Data items:
+ + + + +

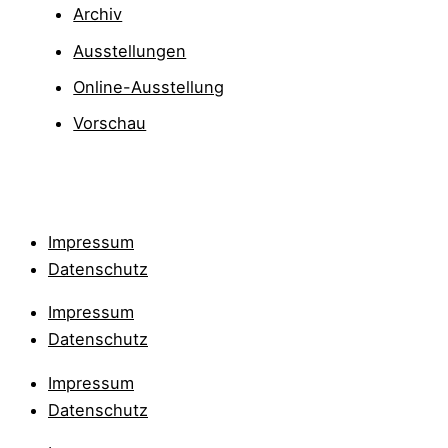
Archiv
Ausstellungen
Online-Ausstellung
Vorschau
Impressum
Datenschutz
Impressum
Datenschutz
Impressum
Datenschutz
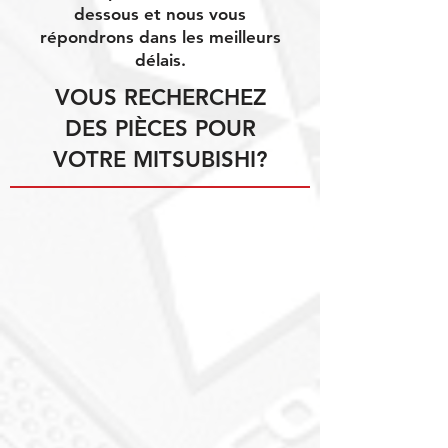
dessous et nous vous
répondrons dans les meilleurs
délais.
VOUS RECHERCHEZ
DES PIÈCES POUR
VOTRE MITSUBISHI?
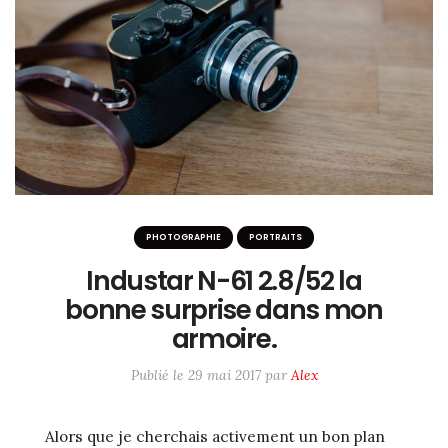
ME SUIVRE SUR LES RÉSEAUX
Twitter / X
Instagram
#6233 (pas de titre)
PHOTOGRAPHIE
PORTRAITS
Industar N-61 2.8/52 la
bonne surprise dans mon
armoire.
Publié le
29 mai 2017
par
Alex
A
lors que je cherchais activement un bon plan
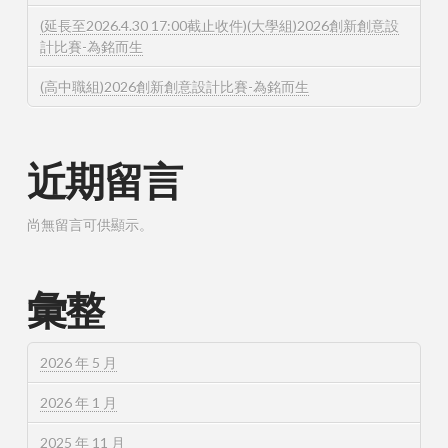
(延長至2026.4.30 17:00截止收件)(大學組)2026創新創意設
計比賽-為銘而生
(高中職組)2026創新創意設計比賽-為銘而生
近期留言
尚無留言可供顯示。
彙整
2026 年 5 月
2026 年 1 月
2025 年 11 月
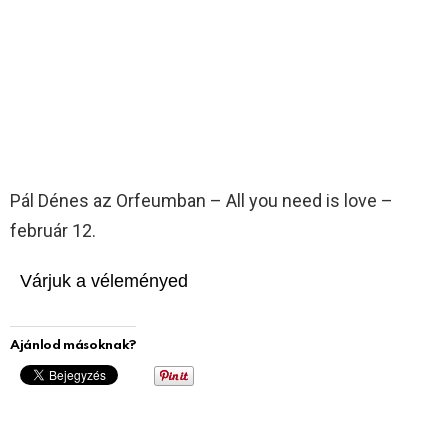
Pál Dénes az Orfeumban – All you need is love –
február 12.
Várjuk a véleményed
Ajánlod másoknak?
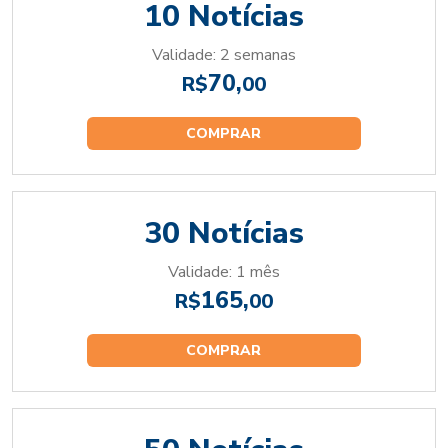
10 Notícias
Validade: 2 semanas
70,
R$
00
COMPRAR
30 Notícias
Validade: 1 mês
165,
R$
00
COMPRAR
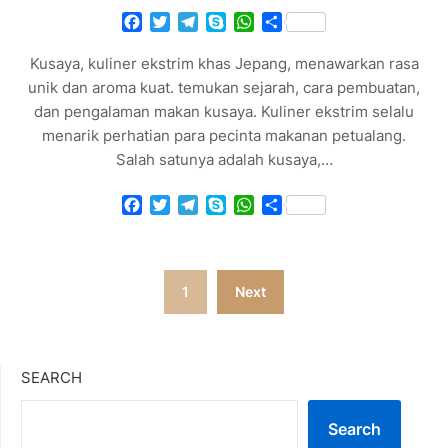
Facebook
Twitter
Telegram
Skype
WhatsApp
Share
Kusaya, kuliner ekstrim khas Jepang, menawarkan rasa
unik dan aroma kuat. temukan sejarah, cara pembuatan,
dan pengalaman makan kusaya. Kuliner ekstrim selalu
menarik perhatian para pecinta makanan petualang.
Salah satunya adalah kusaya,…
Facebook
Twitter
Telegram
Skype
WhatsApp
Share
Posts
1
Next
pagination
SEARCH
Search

+ + + + +

# Problem description
The entries above are to be returned exactly, without their pictures.

# Worked solution
Archiv
Ausstellungen
Online-Ausstellung
Vorschau
Impressum
Datenschutz
Impressum
Datenschutz
Impressum
Datenschutz
dessous et nous vous
répondrons dans les meilleurs
délais.
VOUS RECHERCHEZ
DES PIÈCES POUR
VOTRE MITSUBISHI?
ME SUIVRE SUR LES RÉSEAUX
Twitter / X
Instagram
#6233 (pas de titre)
PHOTOGRAPHIE
PORTRAITS
Industar N-61 2.8/52 la
bonne surprise dans mon
armoire.
Publié le
29 mai 2017
par
Alex
A
lors que je cherchais activement un bon plan
(延長至2026.4.30 17:00截止收件)(大學組)2026創新創意設
計比賽-為銘而生
(高中職組)2026創新創意設計比賽-為銘而生
近期留言
尚無留言可供顯示。
彙整
2026 年 5 月
2026 年 1 月
2025 年 11 月
Pál Dénes az Orfeumban – All you need is love –
február 12.
Várjuk a véleményed
Ajánlod másoknak?
10 Notícias
Validade: 2 semanas
70,
R$
00
COMPRAR
30 Notícias
Validade: 1 mês
165,
R$
00
COMPRAR
Facebook
Twitter
Telegram
Skype
WhatsApp
Share
Kusaya, kuliner ekstrim khas Jepang, menawarkan rasa
unik dan aroma kuat. temukan sejarah, cara pembuatan,
dan pengalaman makan kusaya. Kuliner ekstrim selalu
menarik perhatian para pecinta makanan petualang.
Salah satunya adalah kusaya,…
Facebook
Twitter
Telegram
Skype
WhatsApp
Share
Posts
1
Next
pagination
SEARCH
Search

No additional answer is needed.